Anything that works for you two—and gets you turned on.
Tips for success on date night
Getting your date all planned out and on the calendar:
Think about who will initiate—before prostate cancer one of you may have been more active in initiating sex. Now, both of you may need to get comfortable with initiating sex.
Choose non-penetrative sex and keep the focus on being intimate and relaxed with each other.
Be patient—adjusting to changes takes time.
Keep in mind that playful, affectionate touching does not have to ‘lead to’ anything.
How to make sex and intimacy a priority with your partner
When sex requires more effort, it can be easy to push it aside and prioritize other activities such as work, family responsibilities, social activities, or house projects—even if you think that sex is an important part of your relationship. If talking about sexual intimacy was not something that happened regularly prior to treatment, it could be a little more difficult to talk about it after treatment. Tough, but not impossible.
Some couples schedule romantic dates as a way of maintaining regular sexual activity and to take pressure off performance. They sometimes use these dates as times to check in with each other and talk. Putting priority on making sexual intimacy happen can help protect this important part of your relationship.
Openness and communication continue to be important as you’re working on staying sexually active.
Here are some tips for regular conversations with your partner.
Choose a good time and quiet place.
Set a time and place when you actually have time to talk uninterrupted.
Turn off the TV, the phone, and computer. It’s worth your attention.
Be relaxed — take a deep breath. You and your partner know each other and have shared a lot.
Listen well. When sensitive subjects are discussed, listening and repeating back what you heard is very helpful. You've been practicing listening and accepting each other’s thoughts and emotions. Keep it going.
Compliment each other. Don’t hold back here. Let each other know what you’ve enjoyed about each other emotionally and sexually, the way your partner smiled, held or stroked you, reacted to you and so on.
Shop together — take a field trip! When it comes to sex aids or toys, shopping together in stores and online for something new to try in the bedroom can be fun. It can also reassure your partner that this is something the two of you are doing as a couple. You can both see that there are plenty of options to choose from together, something you both agree on.

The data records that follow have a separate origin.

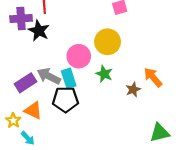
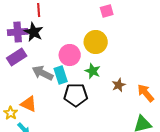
purple cross: (21, 18) -> (18, 32), moved
orange arrow: (153, 77) -> (146, 93), moved
purple rectangle: (25, 83) -> (17, 57), moved
black pentagon: (65, 99) -> (76, 95), moved

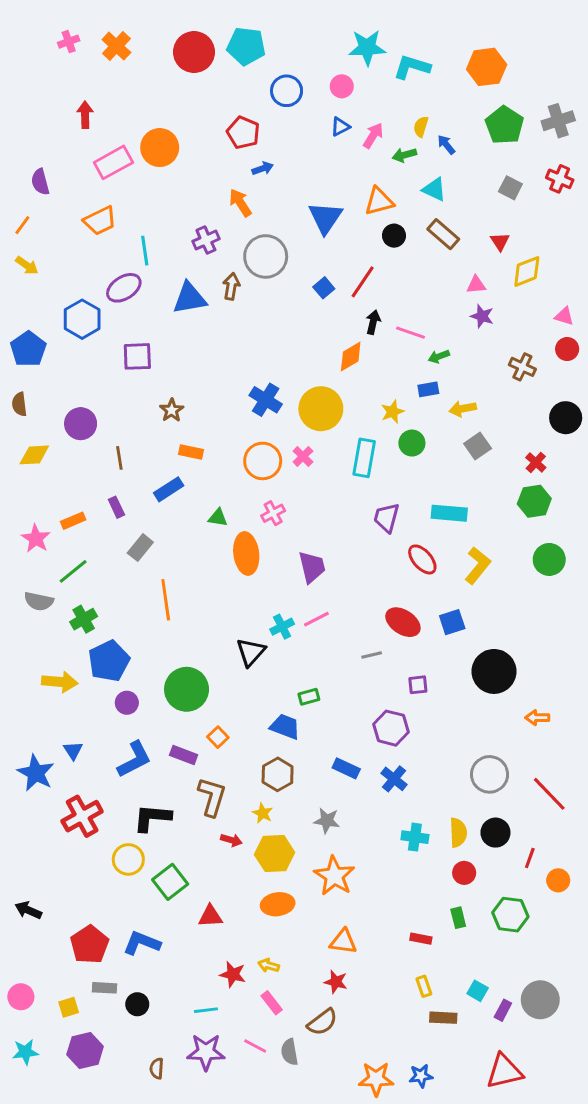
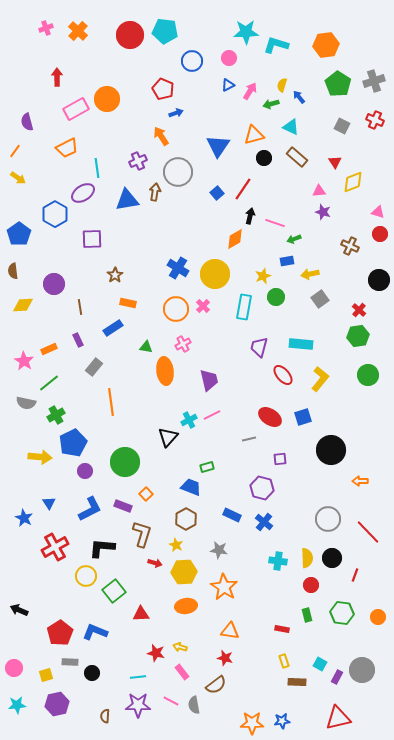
blue star: (36, 773) -> (24, 518), size x0.7
orange circle: (558, 880) -> (378, 617), moved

Play together. Be patient as you start introducing any new products, positions, and roles into your activity. Test all the features and settings of any sex toys you’ve shopped for together. Remember to have fun and play! And then, remember to tell each other what you especially liked.
Respect feelings. Changing sexual activities and roles can add to your experience together. It won’t detract from it. Sharing this work together can also help to deal with any grief or loss about the changes. Start out slow and easy. Try one new sex aid or one new position at a time. Check in with each other during and after the experience. Unless you both like something new you’re trying or are willing to continue, don’t pressure each other. Some new things you may not agree on, others you may feel more comfortable with later when you’ve gained confidence about your new interactions.
If, after everything, one or both of you feel hesitant or uneasy, take a step back.
Communication is critical, whether it’s with a partner, or a therapist. Sexual counseling can help with motivation, improve sexual intimacy, and help create realistic expectations.
Openness is essential whether you’re communicating verbally or physically. How and when you decide to engage in sexual intimacy is up to you and your partner.